When Swift switches off its old MT formats for cross-border payment instructions on November 22, nothing on a consumer banking app will look different. Cards will still tap, salary payments will still land, and merchants will still see settlements arrive.
Behind the interface, though, a generational change in the language of payments reaches a hard deadline. The coexistence period for Swift’s Cross-Border Payments and Reporting Plus (CBPR+) programme ends, and payment instructions such as MT103 and MT202 are formally retired in favour of their ISO 20022 equivalents.
It is a moment that has been two decades in the making.
Twenty years to overnight change
ISO 20022 is not a shiny new innovation. The International Organisation for Standardisation first published the standard in 2004, with the aim of creating a common, data-rich language for financial messaging.Within a few years it had been adopted as the basis for SEPA credit transfers and direct debits, gradually replacing a patchwork of domestic European formats.
Over the 2010s, ISO 20022 moved from theory to infrastructure. Real-time payment schemes, high-value RTGS systems and market infrastructures from Europe to Asia began to converge on the standard. By the time the Swift community launched its CBPR+ programme, ISO 20022 was already embedded in many domestic rails; cross-border payments were late to the party.
The decision to end coexistence in November 2025, reconfirmed by the Swift Board in 2024, was designed to force a final break with the MT era for cross-border payment instructions. After years of “prepare now” messaging, the industry has run out of runway.

The coexistence years and the rise of the quick fix
The path to this weekend’s deadline has not been linear. Coexistence only started in March 2023, following an earlier delay, and Swift offered in-flow translation services precisely because it knew not every institution could modernise core systems at the same pace.
That safety net arguably shaped behaviour. Rather than re-architecting systems around native ISO 20022 messages, many institutions leaned heavily on conversion layers to translate between MT and MX. It kept projects on track and bought time.

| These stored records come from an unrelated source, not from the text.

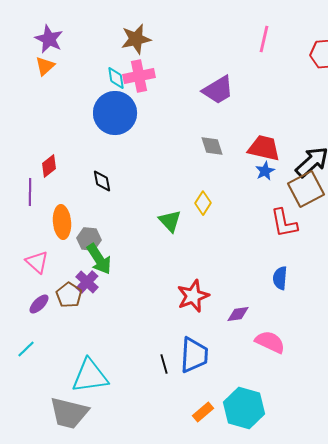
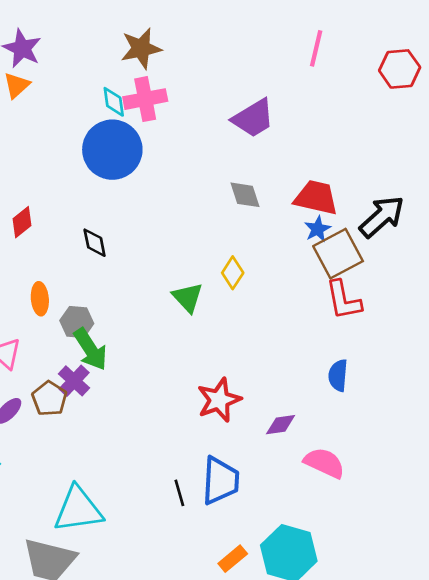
brown square: (306, 189) -> (338, 254), moved
orange ellipse: (62, 222) -> (40, 299), size x0.7

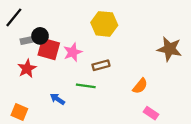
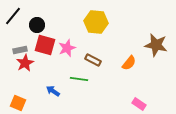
black circle: (40, 36) -> (37, 25), moved
gray rectangle: (28, 40) -> (20, 50), moved
brown rectangle: (101, 65) -> (93, 60), turned 42
orange semicircle: (140, 86) -> (129, 63), moved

For Nick Fernando, Director and Co-founder of Aqua Global, that era is coming to a close. “Many banks have relied on quick-fix translation tools to bridge the gap – but these require constant upkeep and strip out much of the rich, structured data ISO 20022 enables,” he says.
Swift’s roadmap tightens data validation requirements over the next few years, particularly around how parties and addresses are structured in CBPR+ messages, and that creates friction for any institution that still thinks in MT.

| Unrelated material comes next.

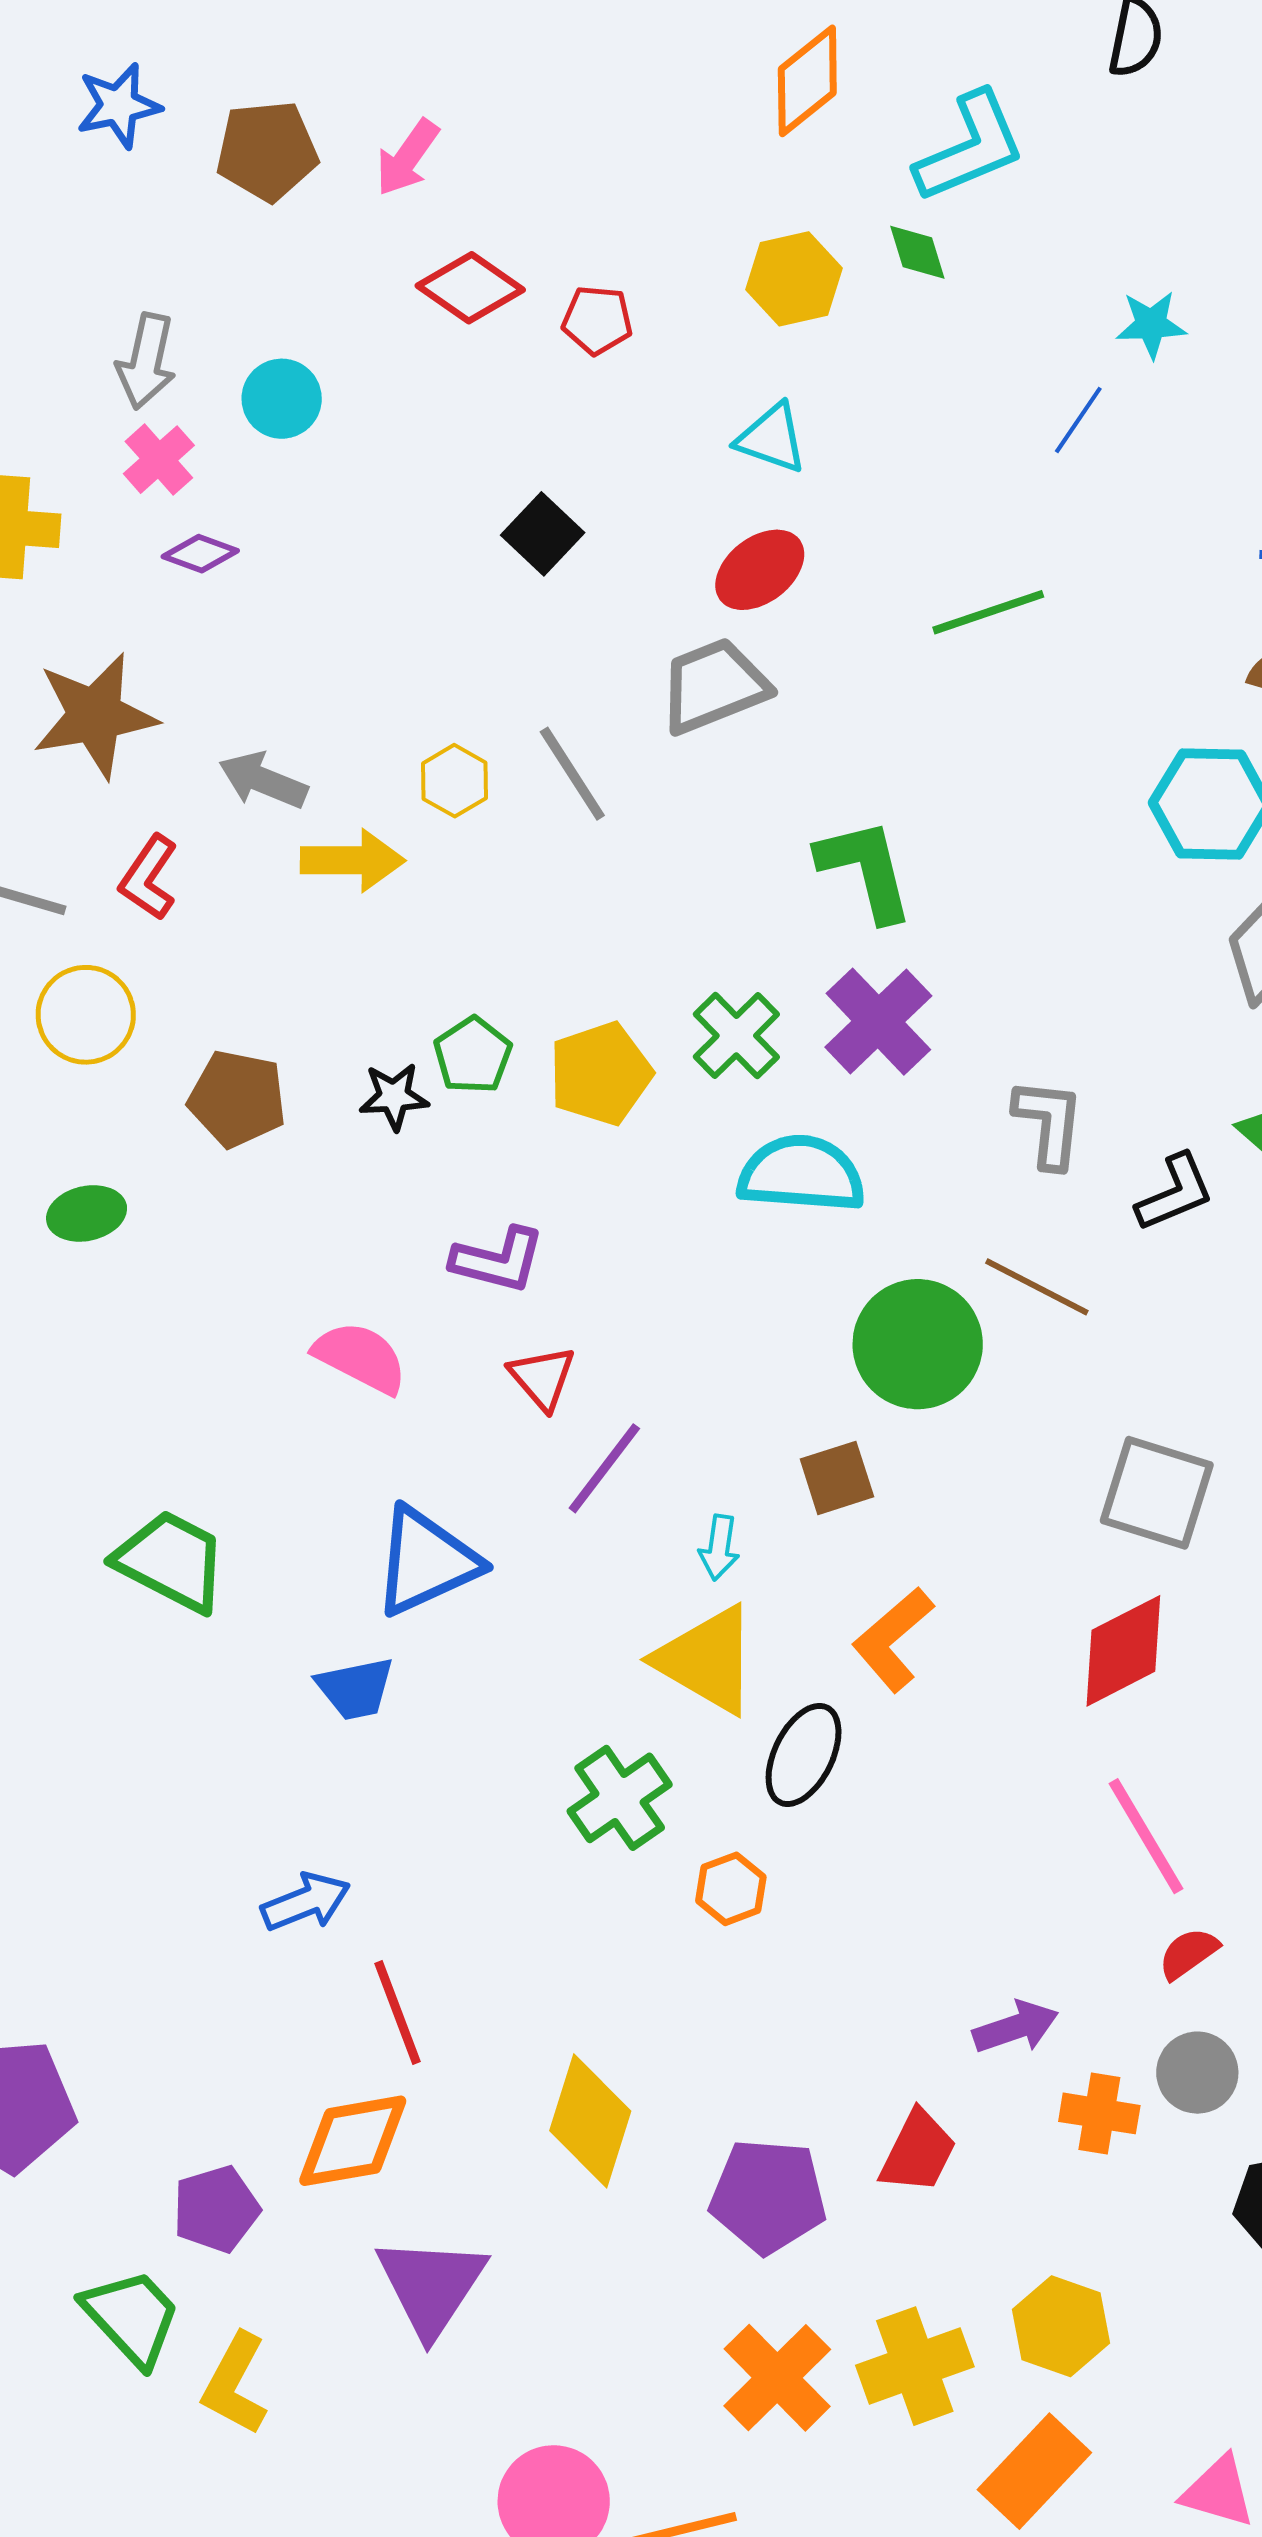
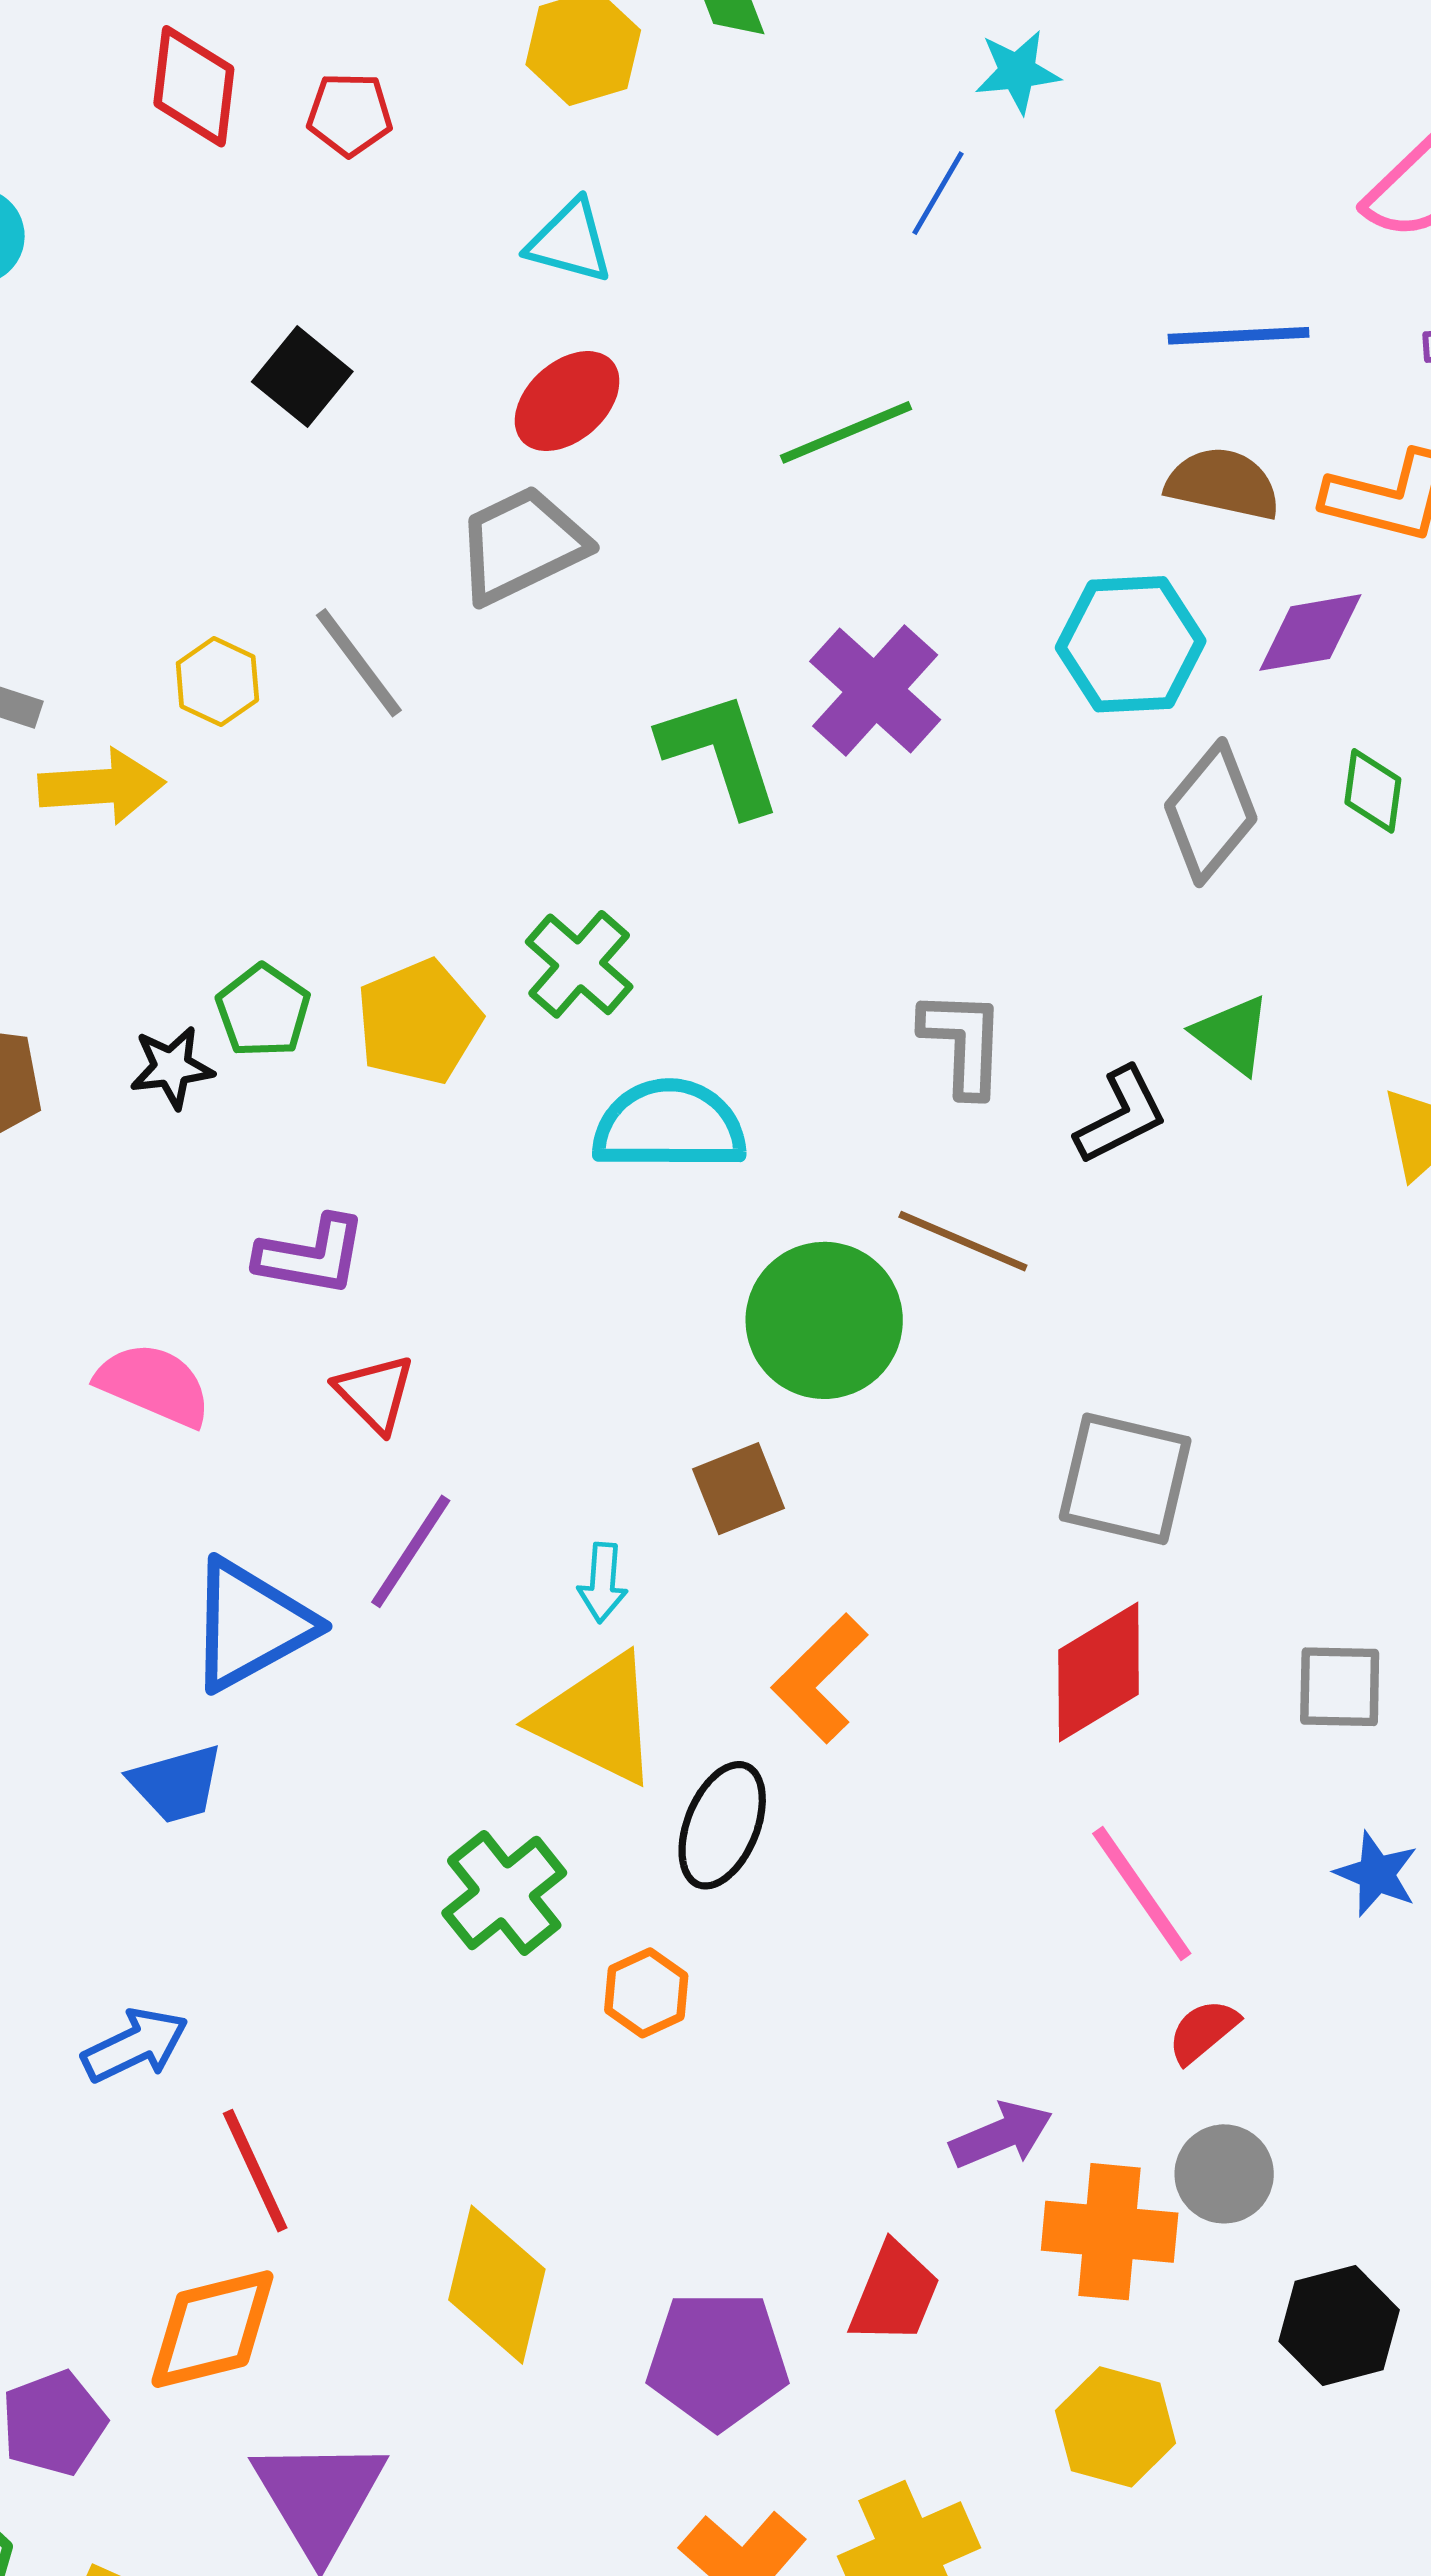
red diamond: (470, 288) -> (194, 86), turned 66
purple cross: (878, 1022) -> (875, 690), moved
purple line: (604, 1468) -> (411, 1551), moved
orange cross: (1099, 2113) -> (1110, 2232), size x1.4
yellow hexagon: (1061, 2326) -> (1116, 2427), moved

“Banks that stick with them risk failed validations and rejected payments,” Fernando warns.
From deadline to data: what the next phase looks like
If the end of coexistence is one line in the sand, the next is already visible. Swift has set out a sequence of milestones that go beyond pure payment instructions, covering reporting and a wide range of non-instruction messages. Retirement dates are now defined for almost all MT categories.
“Coexistence is ending, but this is only the end of the beginning,” says Pratiksha Pathak, Head of Payments at RedCompass Labs. “A new wave of deadlines is approaching. SWIFT has released a comprehensive roadmap that goes beyond payment instructions and E&I, setting retirement dates for nearly all remaining non-instruction message types.”
The most immediate pressure point is the move to structured and hybrid addresses. The clock is already ticking on unstructured address fields, which will no longer be accepted after November 2026.
“Banks now have one year to prepare for structured or hybrid addresses,” Pathak notes. “After November 2026, unstructured addresses will no longer be accepted. This means upgrading core systems, cleansing customer data, addressing AML and sanctions screening, and onboarding systems. You must also ensure your systems can accept and validate hybrid address messages from counterparties—because those will start arriving immediately.”
For institutions serving high-risk sectors such as online gambling, crypto or high-chargeback e-commerce, the consequences land quickly. Richer, structured data is exactly what regulators and scheme operators have been asking for in AML, sanctions and fraud controls. Weaknesses in address data or party information that could previously be glossed over in free-text fields will be much harder to ignore.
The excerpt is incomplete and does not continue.